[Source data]
⁂

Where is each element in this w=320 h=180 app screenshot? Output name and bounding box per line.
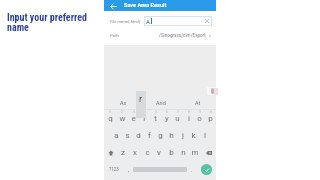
staticText: ?123	[109, 167, 119, 172]
button[interactable]: t	[150, 111, 161, 126]
staticText: 8	[188, 110, 190, 114]
button[interactable]: k	[188, 127, 199, 143]
staticText: u	[175, 114, 180, 123]
staticText: g	[158, 131, 163, 140]
button[interactable]: y	[161, 111, 172, 126]
button[interactable]: ,	[124, 158, 133, 180]
button[interactable]: g	[155, 127, 166, 143]
staticText: ,	[128, 166, 130, 173]
staticText: 6	[166, 110, 168, 114]
staticText: 2	[121, 110, 123, 114]
button[interactable]: i	[183, 111, 194, 126]
staticText: d	[136, 131, 141, 140]
button[interactable]: a	[110, 127, 122, 143]
button[interactable]: n	[177, 143, 189, 161]
button[interactable]: h	[166, 127, 177, 143]
button[interactable]: As	[104, 96, 142, 109]
staticText: i	[188, 114, 190, 123]
staticText: Path	[110, 33, 119, 38]
staticText: 5	[155, 110, 157, 114]
staticText: 0	[210, 110, 212, 114]
button[interactable]: o	[194, 111, 205, 126]
button[interactable]: j	[177, 127, 188, 143]
staticText: s	[125, 131, 130, 140]
button[interactable]: c	[141, 143, 153, 161]
staticText: f	[148, 131, 151, 140]
staticText: b	[169, 148, 174, 157]
staticText: .	[191, 166, 193, 173]
button[interactable]: z	[117, 143, 129, 161]
button[interactable]: w	[116, 111, 128, 126]
button[interactable]: u	[172, 111, 183, 126]
staticText: 9	[199, 110, 201, 114]
staticText: r	[143, 114, 146, 123]
staticText: 1	[109, 110, 111, 114]
button[interactable]: Backspace	[201, 143, 216, 161]
button[interactable]: q	[104, 111, 116, 126]
button[interactable]: b	[165, 143, 177, 161]
staticText: e	[131, 114, 136, 123]
button[interactable]: x	[129, 143, 141, 161]
staticText: At	[195, 100, 201, 106]
staticText: o	[197, 114, 202, 123]
button[interactable]: e	[128, 111, 139, 126]
button[interactable]: f	[144, 127, 155, 143]
staticText: l	[204, 131, 206, 140]
staticText: q	[108, 114, 113, 123]
button[interactable]: ?123	[104, 158, 124, 180]
button[interactable]: And	[142, 96, 179, 109]
button[interactable]: s	[122, 127, 133, 143]
staticText: r	[139, 94, 143, 105]
staticText: n	[181, 148, 186, 157]
staticText: k	[191, 131, 196, 140]
button[interactable]: Path	[110, 31, 212, 40]
button[interactable]: Back	[104, 0, 216, 11]
staticText: Save Area Result	[124, 2, 167, 9]
staticText: a	[114, 131, 119, 140]
staticText: 3	[133, 110, 135, 114]
staticText: Input your preferred name	[7, 12, 87, 33]
staticText: /Sinograss/cim/Export	[159, 33, 206, 38]
staticText: h	[169, 131, 174, 140]
button[interactable]: At	[179, 96, 216, 109]
button[interactable]: Enter	[201, 164, 212, 175]
button[interactable]: Back	[109, 2, 117, 10]
staticText: 7	[177, 110, 179, 114]
button[interactable]: r	[139, 111, 150, 126]
staticText: m	[191, 148, 199, 157]
staticText: w	[119, 114, 126, 123]
button[interactable]: v	[153, 143, 165, 161]
staticText: File name(.html)	[110, 19, 141, 24]
staticText: x	[133, 148, 137, 157]
staticText: And	[156, 100, 166, 106]
button[interactable]: m	[189, 143, 201, 161]
staticText: t	[154, 114, 157, 123]
staticText: v	[157, 148, 161, 157]
staticText: p	[208, 114, 213, 123]
button[interactable]: File name(.html)	[110, 16, 212, 26]
button[interactable]: d	[133, 127, 144, 143]
staticText: A	[146, 18, 150, 25]
staticText: j	[182, 131, 184, 140]
staticText: y	[165, 114, 169, 123]
staticText: c	[145, 148, 150, 157]
button[interactable]: l	[199, 127, 210, 143]
button[interactable]: Clear text	[204, 18, 210, 24]
button[interactable]: p	[205, 111, 216, 126]
staticText: z	[121, 148, 125, 157]
staticText: As	[120, 100, 127, 106]
button[interactable]: More	[207, 87, 217, 95]
button[interactable]: Shift	[104, 143, 117, 161]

⁂

_Task item:_
Omit the pictures. Repeat the rest of the data exactly.

_Answer to this problem:_
Where is each element in this w=320 h=180 app screenshot? Output name and bounding box per line.
staticText: ?123	[109, 167, 119, 172]
button[interactable]: t	[150, 111, 161, 126]
staticText: 8	[188, 110, 190, 114]
button[interactable]: k	[188, 127, 199, 143]
staticText: u	[175, 114, 180, 123]
staticText: g	[158, 131, 163, 140]
button[interactable]: y	[161, 111, 172, 126]
button[interactable]: ,	[124, 158, 133, 180]
button[interactable]: g	[155, 127, 166, 143]
staticText: ,	[128, 166, 130, 173]
staticText: 6	[166, 110, 168, 114]
staticText: 2	[121, 110, 123, 114]
button[interactable]: i	[183, 111, 194, 126]
staticText: d	[136, 131, 141, 140]
button[interactable]: a	[110, 127, 122, 143]
button[interactable]: n	[177, 143, 189, 161]
button[interactable]: h	[166, 127, 177, 143]
button[interactable]: As	[104, 96, 142, 109]
staticText: i	[188, 114, 190, 123]
staticText: Path	[110, 33, 119, 38]
staticText: 5	[155, 110, 157, 114]
staticText: 0	[210, 110, 212, 114]
button[interactable]: o	[194, 111, 205, 126]
button[interactable]: j	[177, 127, 188, 143]
staticText: s	[125, 131, 130, 140]
button[interactable]: c	[141, 143, 153, 161]
staticText: f	[148, 131, 151, 140]
staticText: b	[169, 148, 174, 157]
staticText: .	[191, 166, 193, 173]
button[interactable]: z	[117, 143, 129, 161]
button[interactable]: w	[116, 111, 128, 126]
button[interactable]: u	[172, 111, 183, 126]
staticText: 9	[199, 110, 201, 114]
staticText: r	[143, 114, 146, 123]
staticText: 1	[109, 110, 111, 114]
button[interactable]: Backspace	[201, 143, 216, 161]
button[interactable]: q	[104, 111, 116, 126]
button[interactable]: b	[165, 143, 177, 161]
staticText: e	[131, 114, 136, 123]
button[interactable]: x	[129, 143, 141, 161]
staticText: At	[195, 100, 201, 106]
staticText: o	[197, 114, 202, 123]
button[interactable]: e	[128, 111, 139, 126]
button[interactable]: f	[144, 127, 155, 143]
staticText: l	[204, 131, 206, 140]
staticText: q	[108, 114, 113, 123]
button[interactable]: ?123	[104, 158, 124, 180]
button[interactable]: And	[142, 96, 179, 109]
button[interactable]: s	[122, 127, 133, 143]
staticText: r	[139, 94, 143, 105]
staticText: n	[181, 148, 186, 157]
staticText: k	[191, 131, 196, 140]
button[interactable]: Path	[110, 31, 212, 40]
button[interactable]: Back	[104, 0, 216, 11]
staticText: Save Area Result	[124, 2, 167, 9]
staticText: a	[114, 131, 119, 140]
staticText: 3	[133, 110, 135, 114]
staticText: Input your preferred name	[7, 12, 87, 33]
staticText: /Sinograss/cim/Export	[159, 33, 206, 38]
staticText: h	[169, 131, 174, 140]
button[interactable]: At	[179, 96, 216, 109]
button[interactable]: Enter	[201, 164, 212, 175]
button[interactable]: Back	[109, 2, 117, 10]
staticText: 7	[177, 110, 179, 114]
button[interactable]: r	[139, 111, 150, 126]
staticText: m	[191, 148, 199, 157]
staticText: w	[119, 114, 126, 123]
button[interactable]: v	[153, 143, 165, 161]
staticText: File name(.html)	[110, 19, 141, 24]
staticText: x	[133, 148, 137, 157]
staticText: And	[156, 100, 166, 106]
button[interactable]: m	[189, 143, 201, 161]
staticText: t	[154, 114, 157, 123]
staticText: v	[157, 148, 161, 157]
staticText: p	[208, 114, 213, 123]
button[interactable]: File name(.html)	[110, 16, 212, 26]
button[interactable]: d	[133, 127, 144, 143]
staticText: A	[146, 18, 150, 25]
staticText: j	[182, 131, 184, 140]
staticText: y	[165, 114, 169, 123]
staticText: c	[145, 148, 150, 157]
button[interactable]: l	[199, 127, 210, 143]
button[interactable]: Clear text	[204, 18, 210, 24]
button[interactable]: p	[205, 111, 216, 126]
staticText: z	[121, 148, 125, 157]
staticText: As	[120, 100, 127, 106]
button[interactable]: More	[207, 87, 217, 95]
button[interactable]: Shift	[104, 143, 117, 161]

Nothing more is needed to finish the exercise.